### The problem
Instruction for the entries that follow: retype exactly the lines from the line with "redukcję odpadów" to the line with "pasją do ekologii, którzy", both included, and omit all others.

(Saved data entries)
================================
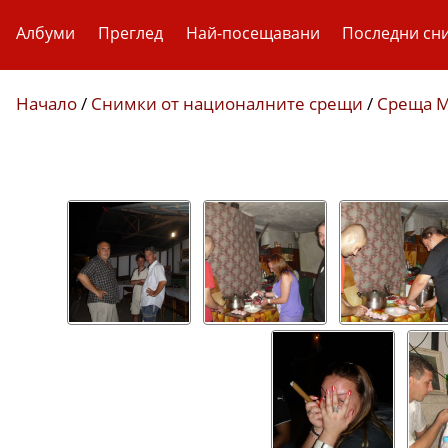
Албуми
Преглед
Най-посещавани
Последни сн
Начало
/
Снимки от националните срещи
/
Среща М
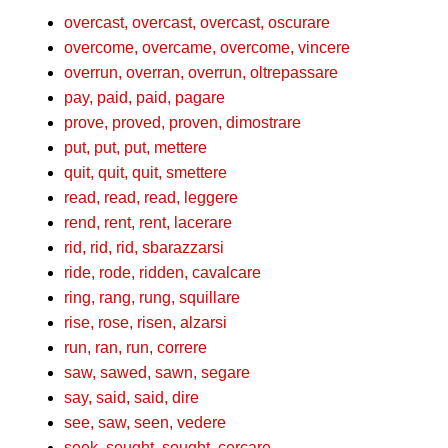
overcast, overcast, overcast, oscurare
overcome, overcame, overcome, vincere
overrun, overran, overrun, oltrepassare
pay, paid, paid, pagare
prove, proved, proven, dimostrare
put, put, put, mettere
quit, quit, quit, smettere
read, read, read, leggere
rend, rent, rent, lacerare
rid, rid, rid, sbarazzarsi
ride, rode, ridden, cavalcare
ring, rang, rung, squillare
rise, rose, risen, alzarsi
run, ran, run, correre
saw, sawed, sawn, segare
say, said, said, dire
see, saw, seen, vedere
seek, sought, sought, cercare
================================
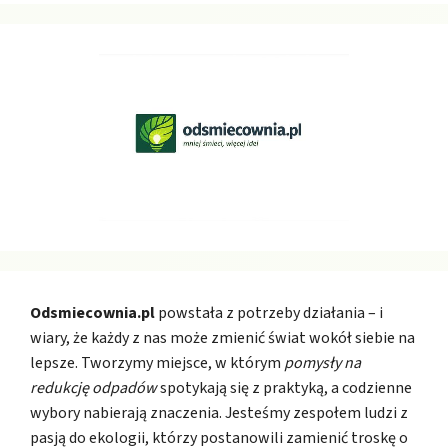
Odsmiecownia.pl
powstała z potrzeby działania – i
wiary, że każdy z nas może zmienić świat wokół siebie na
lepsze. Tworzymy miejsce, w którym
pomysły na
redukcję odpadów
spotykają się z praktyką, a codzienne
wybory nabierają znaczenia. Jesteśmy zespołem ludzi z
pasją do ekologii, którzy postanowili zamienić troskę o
================================
### Worked solution
redukcję odpadów
spotykają się z praktyką, a codzienne
wybory nabierają znaczenia. Jesteśmy zespołem ludzi z
pasją do ekologii, którzy postanowili zamienić troskę o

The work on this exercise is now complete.